Wierstad, 24, of St. Paul, is charged with felony physical child abuse –- recklessly causing great bodily harm.

Willems testified that Wierstad has changed his story three times about what happened on the morning of April 8 in the St. Croix Street residence he shared with his girlfriend and her son.

He first told police that the child tripped over a pile of clothes in the bathroom. Willems said Wierstad was questioned again after doctors who were treating the boy said the severity of his injuries could not have come from the fall Wierstad described. Willems said the doctor told him that the head injury to the boy was among the worst he had ever seen and was more like something that would result from a high-impact vehicle crash.

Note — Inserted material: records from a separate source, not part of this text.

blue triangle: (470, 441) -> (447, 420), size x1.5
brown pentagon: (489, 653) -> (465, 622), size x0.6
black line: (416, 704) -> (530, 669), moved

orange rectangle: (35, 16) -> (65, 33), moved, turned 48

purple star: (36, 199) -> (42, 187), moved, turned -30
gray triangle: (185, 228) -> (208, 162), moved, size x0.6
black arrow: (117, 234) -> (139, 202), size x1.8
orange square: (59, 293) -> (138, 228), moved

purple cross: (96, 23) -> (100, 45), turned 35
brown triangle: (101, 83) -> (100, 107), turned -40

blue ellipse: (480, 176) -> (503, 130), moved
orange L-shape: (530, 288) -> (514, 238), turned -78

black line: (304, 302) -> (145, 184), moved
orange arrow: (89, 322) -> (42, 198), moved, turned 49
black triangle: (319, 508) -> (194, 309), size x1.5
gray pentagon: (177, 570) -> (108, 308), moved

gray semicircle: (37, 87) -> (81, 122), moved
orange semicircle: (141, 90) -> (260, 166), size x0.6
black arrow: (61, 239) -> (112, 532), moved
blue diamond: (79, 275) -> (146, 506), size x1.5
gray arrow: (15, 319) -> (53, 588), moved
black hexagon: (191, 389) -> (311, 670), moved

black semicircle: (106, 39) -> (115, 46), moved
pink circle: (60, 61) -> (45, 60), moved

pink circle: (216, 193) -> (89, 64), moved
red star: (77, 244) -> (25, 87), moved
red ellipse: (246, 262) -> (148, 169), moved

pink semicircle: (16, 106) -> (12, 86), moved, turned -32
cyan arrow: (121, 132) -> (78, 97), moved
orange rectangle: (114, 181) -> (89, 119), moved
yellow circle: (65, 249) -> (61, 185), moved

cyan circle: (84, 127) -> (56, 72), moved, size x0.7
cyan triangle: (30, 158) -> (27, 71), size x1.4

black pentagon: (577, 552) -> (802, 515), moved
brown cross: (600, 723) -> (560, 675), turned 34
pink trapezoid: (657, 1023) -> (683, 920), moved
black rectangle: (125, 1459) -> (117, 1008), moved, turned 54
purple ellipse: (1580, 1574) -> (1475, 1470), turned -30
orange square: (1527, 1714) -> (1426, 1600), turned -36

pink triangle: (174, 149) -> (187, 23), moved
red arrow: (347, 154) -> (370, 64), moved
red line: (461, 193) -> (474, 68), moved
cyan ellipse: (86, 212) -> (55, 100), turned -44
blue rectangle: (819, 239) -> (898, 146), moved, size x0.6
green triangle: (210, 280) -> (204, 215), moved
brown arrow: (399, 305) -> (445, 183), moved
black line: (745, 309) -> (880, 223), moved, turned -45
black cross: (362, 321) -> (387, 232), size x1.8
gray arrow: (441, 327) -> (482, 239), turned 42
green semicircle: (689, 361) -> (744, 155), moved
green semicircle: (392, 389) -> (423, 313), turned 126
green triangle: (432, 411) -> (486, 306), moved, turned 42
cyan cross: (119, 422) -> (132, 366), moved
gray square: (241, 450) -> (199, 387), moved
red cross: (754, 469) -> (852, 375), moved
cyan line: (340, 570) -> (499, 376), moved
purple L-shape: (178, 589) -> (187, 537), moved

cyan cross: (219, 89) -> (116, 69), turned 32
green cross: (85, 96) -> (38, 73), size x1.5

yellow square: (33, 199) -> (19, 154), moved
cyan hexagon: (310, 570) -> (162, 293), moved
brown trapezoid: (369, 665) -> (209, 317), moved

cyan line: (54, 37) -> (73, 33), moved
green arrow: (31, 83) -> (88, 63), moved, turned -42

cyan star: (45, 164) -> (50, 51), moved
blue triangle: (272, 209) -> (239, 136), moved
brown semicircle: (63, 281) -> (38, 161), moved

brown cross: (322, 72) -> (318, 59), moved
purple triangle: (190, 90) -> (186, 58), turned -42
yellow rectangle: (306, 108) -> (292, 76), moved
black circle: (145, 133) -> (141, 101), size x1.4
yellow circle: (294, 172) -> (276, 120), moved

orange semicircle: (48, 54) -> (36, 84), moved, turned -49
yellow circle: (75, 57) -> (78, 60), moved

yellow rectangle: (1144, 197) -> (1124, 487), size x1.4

According to Willems, Wierstad admitted his initial story wasn’t true. He then told police that he had been holding the boy upright under the arms and tossing him into the air several times and catching him when he missed him and the child dropped onto the floor landing on his head. He told police he was afraid he would get into trouble if he told them the truth when he was first questioned.

Willems said Wierstad changed his story a third time when he was interviewed by St. Croix County Social Services about what happened. At that time Wierstad allegedly said he was holding the boy “Superman style,” holding the boy parallel to the floor and tossing him in the air when he dropped him and the boy fell on his head.

Wierstad’s attorney John Kucinski asked Willems if he saw any bruising or signs of other injuries on the boy’s body and he said he had not. He questioned Willems about what he called the accident and asked why police had not asked doctors if the child’s injuries could have happened from being tossed into the air and dropped as his client described. Willems said he had not asked the boy’s doctors that question.

Wierstad remains free on $25,000 bail. He is scheduled to be in court for his arraignment on May 19. The charge carries a maximum penalty of 10 years in prison.

The boy remains unconscious and on a ventilator at Children’s Hospital in St. Paul.